A Nîmes, un café solidaire pour briser l’isolement

« Je m’éclate ! ». Annie brandit fièrement son dessin, inspiré d’une œuvre de Henri Matisse, sous les félicitations de ses voisins de table. Cet après-midi d’été, la sexagénaire prend pour la première fois part à l’atelier de dessin organisé une fois par semaine au café solidaire Anais, situé dans le centre-ville de Nîmes. « Je ne suis pas spécialement douée pour le dessin. C’est surtout une occasion de sortir de chez moi et de faire de nouvelles connaissances, confie la participante qui vit seule. Avec le confinement, je m’étais complètement renfermée ». De l’autre côté de la cloison vitrée, autour du comptoir, un groupe de personnes papote, une femme bouquine et deux autres s’affrontent à un jeu de cartes, mis à disposition des clients.

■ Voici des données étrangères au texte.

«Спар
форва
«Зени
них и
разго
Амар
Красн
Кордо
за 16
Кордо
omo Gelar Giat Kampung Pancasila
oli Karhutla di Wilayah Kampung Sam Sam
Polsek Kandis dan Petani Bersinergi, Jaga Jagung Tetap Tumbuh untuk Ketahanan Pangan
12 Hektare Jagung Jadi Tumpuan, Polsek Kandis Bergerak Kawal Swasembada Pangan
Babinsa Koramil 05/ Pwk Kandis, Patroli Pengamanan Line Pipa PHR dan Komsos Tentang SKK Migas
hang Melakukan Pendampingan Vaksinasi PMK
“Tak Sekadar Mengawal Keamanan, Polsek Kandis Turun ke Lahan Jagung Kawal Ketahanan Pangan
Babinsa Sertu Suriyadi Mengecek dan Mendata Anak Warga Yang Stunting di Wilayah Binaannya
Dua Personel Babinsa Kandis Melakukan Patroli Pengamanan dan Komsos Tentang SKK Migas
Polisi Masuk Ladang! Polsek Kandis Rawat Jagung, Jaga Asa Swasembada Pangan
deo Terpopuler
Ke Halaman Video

Un lieu de convivialité et d'entraide
Déclencher la conversation, amorcer la rencontre et offrir une écoute est la raison d’être de ce café solidaire créé en 2018 par le réseau des Associations nîmoises d’action et d’intervention sociale (Anais, d’où le nom du café), auquel appartient le Secours Catholique, explique Julien Pallier, le coordinateur du projet. Pour cela, rien de tel que de servir un café, un thé ou une limonade artisanale, « outils de convivialité par excellence », à un prix dérisoire voire gratuitement. « Ici, on applique le principe du café suspendu : on offre à une personne dans le besoin un café payé à l’avance par un client », explique Marie-Odile, une bénévole postée derrière le comptoir, en servant un café à Alexandre, un habitué. « C’est un petit geste de solidarité », renchérit ce dernier, en réglant deux cafés pour un seul commandé. « La vie n’est pas linéaire. Un jour, ça pourrait être moi ».

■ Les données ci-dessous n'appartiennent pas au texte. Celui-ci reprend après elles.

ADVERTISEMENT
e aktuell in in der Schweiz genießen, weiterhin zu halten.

Sous le plafond voûté en pierre, nul n’est obligé de consommer pour être accueilli. Dans cet espace ouvert quatre jours par semaine et animé par une vingtaine de bénévoles, on peut assister à un cours de français langue étrangère, à un atelier de tricot ou d’écriture ou à une projection de film. On peut aussi y récupérer des vêtements de seconde main ou des kits d’hygiène. « Le café est ouvert à tout le monde : personnes en précarité ou non, étudiants, retraités…, précise le coordinateur du projet. On souhaite casser les barrières sociales et symboliques pour permettre aux habitants de se retrouver, d’échanger et de sortir de leur isolement ».
Un café itinérant
Dans sa volonté de favoriser l’inclusion sociale, l’équipe du café Anais investit chaque mercredi matin la place Saint-Charles, porte d’entrée vers le quartier Richelieu-Gambetta. « Un quartier prioritaire de la ville où le niveau de pauvreté est élevé. Bien que situé à la lisière du centre-ville de Nîmes, ce quartier est coupé du reste de la ville », souligne Marie Habé, coordinatrice du développement social. Avec ce café itinérant, l’équipe va à la rencontre d’un public qui n’ose pas pousser la porte du local afin de « recréer du lien social de proximité et faire le pont entre ce quartier déshérité et un centre-ville plutôt aisé ». Bernadette, 73 ans, est ravie de voir le vélo triporteur du café Anais s’installer dans son quartier : « Je passe mes journées seule chez moi. Personne ne vient me rendre visite. Avec ce café de rue, j’ai au moins un peu de compagnie ».